Hello TimescaleDB Community,
I’m managing a database with hundreds of time series, each having millions of points. Right now the table includes time
, seriesId
, and value
columns, with continuous aggregates over 5 minutes, 15 minutes, and 1 hour.
We frequently add new series with years of historical data, which invalidates and triggers re-aggregation of basically our whole continuous aggregates due to the shared chunks with other series, even though the other series didn’t change at all.
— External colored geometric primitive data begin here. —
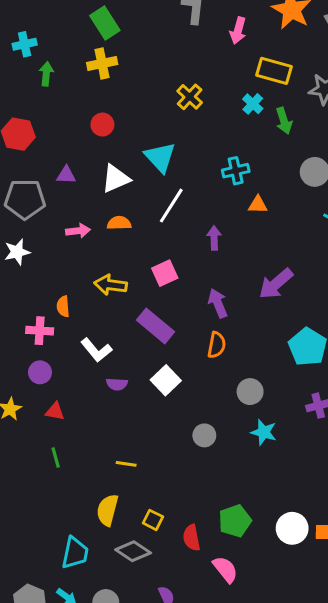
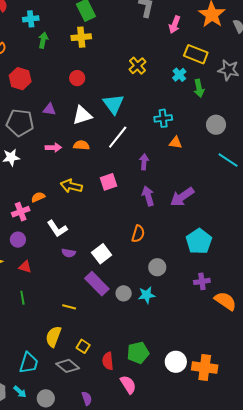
purple arrow: (218, 303) -> (148, 196), moved
orange semicircle: (63, 306) -> (38, 197), turned 64
purple rectangle: (156, 326) -> (97, 284), moved
pink cross: (40, 331) -> (21, 212), turned -30
cyan star: (264, 432) -> (147, 295), moved, turned -30

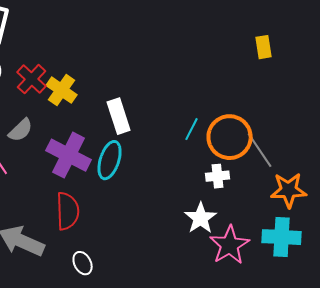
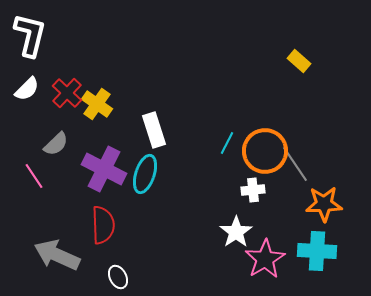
yellow rectangle: (264, 47) -> (299, 61), turned -40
This impacts performance significantly, because most or all of the data has to be re-aggregated, even though only a very small percentage of the total data has changed.
Current Setup:
- Schema:
time
,seriesId
,value
- Continuous Aggregates: 5, 15 minutes, and 1 hour
- Issue: Adding historical data invalidates all related aggregates
We have considered restructuring our database to create a separate table for each series. However, with series being frequently added and removed through our frontend, this approach would require dynamic table creation and deletion, which might complicate our backend processes.
I am looking for advice on:
- Best practices or alternative designs in TimescaleDB to manage such data without extensive aggregate invalidation.
- Is separating series into individual tables advisable, or are there more efficient partitioning strategies?
- Any particular TimescaleDB configurations that could help optimize this setup?
Thanks for any insights or recommendations!